To that end, just like airplane flights, IR/IA service “flights” range in length. Typically, a short term flight breaks the ice, the midterm flight preserves the new volume, while a long term flight like Mina Mar stays in.
Short term flights provide huge volume. These firms can take an illiquid stock with no volume or movement, have it trading hundreds of millions of shares in one day, and create a huge spike. They do this by “burning” lists - obtaining for example 50,000 to 100,000 names from Google and Yahoo ads and emailing these lists “stock alerts”. Once their position is sold, and they have broken the company’s “frozen status”, the firm stops its flight. Short Term firms charge $50,000 to $100,000 dollars per week in cash. They constantly hound investors via telephone and online, and they look for about $50,000 to $100,000 dollars in stock from 3rd party (non company) to support their flight.
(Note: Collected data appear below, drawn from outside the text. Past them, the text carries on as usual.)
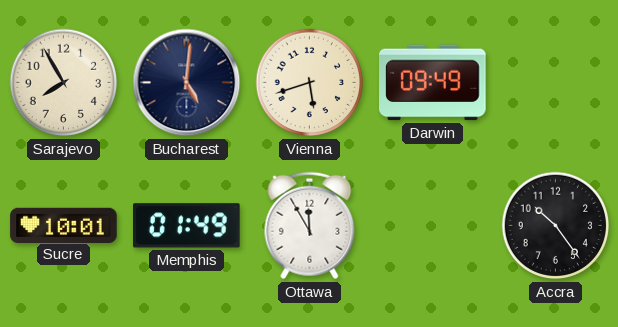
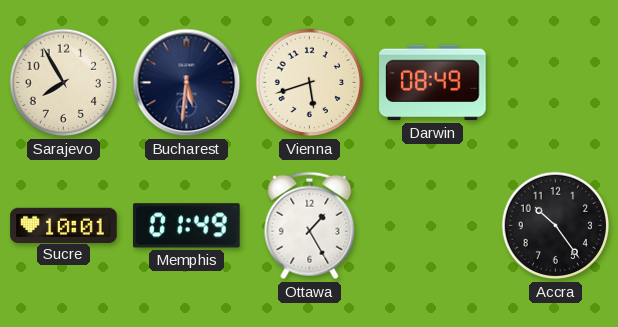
Bucharest: 5:01 -> 5:31
Darwin: 09:49 -> 08:49
Ottawa: 11:55 -> 1:25
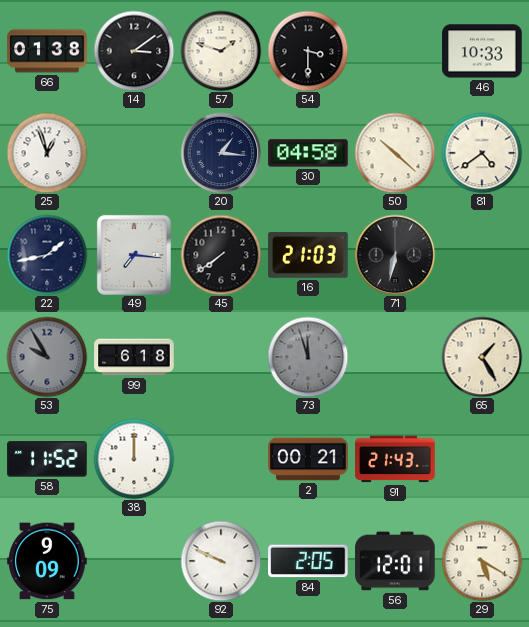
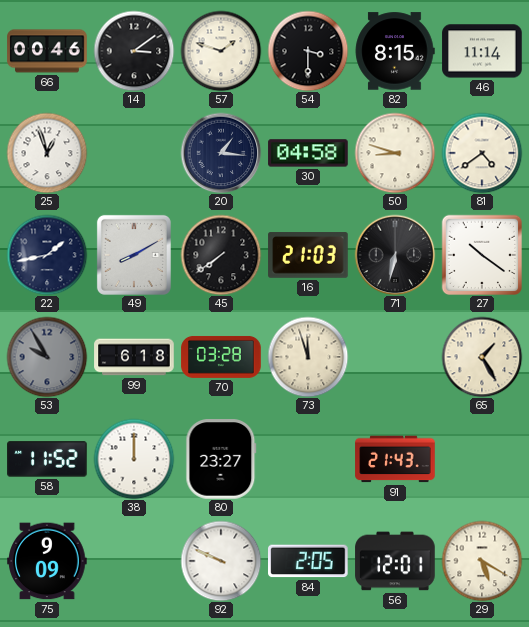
66: 01:38 -> 00:46
82: none -> 8:15
46: 10:33 -> 11:14
50: 10:22 -> 8:48
49: 7:16 -> 8:10
27: none -> 10:21
70: none -> 03:28
73 dial: grey -> cream
80: none -> 23:27
2: 00:21 -> none
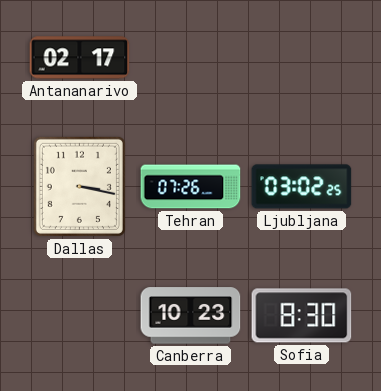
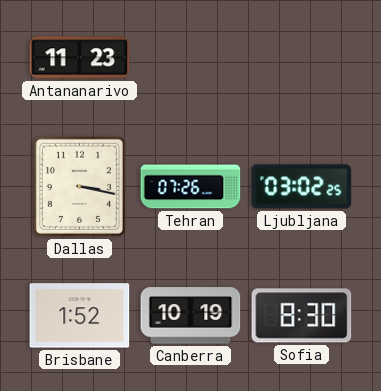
Antananarivo: 02:17 -> 11:23
Brisbane: none -> 1:52
Canberra: 10:23 -> 10:19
Unless immediately followed up by a midterm flight, this tactic can be construed as a “pump and dump.” After the frenzy of the short term flight dies down, effected issuers stock will return to zero volume, and traders will get frustrated, especially if forced to sell at a loss. The way to avoid this scenario is to immediately launch a midterm flight, (or a code share flight) and have that firm work, with the long term firm always working concurrently in the background.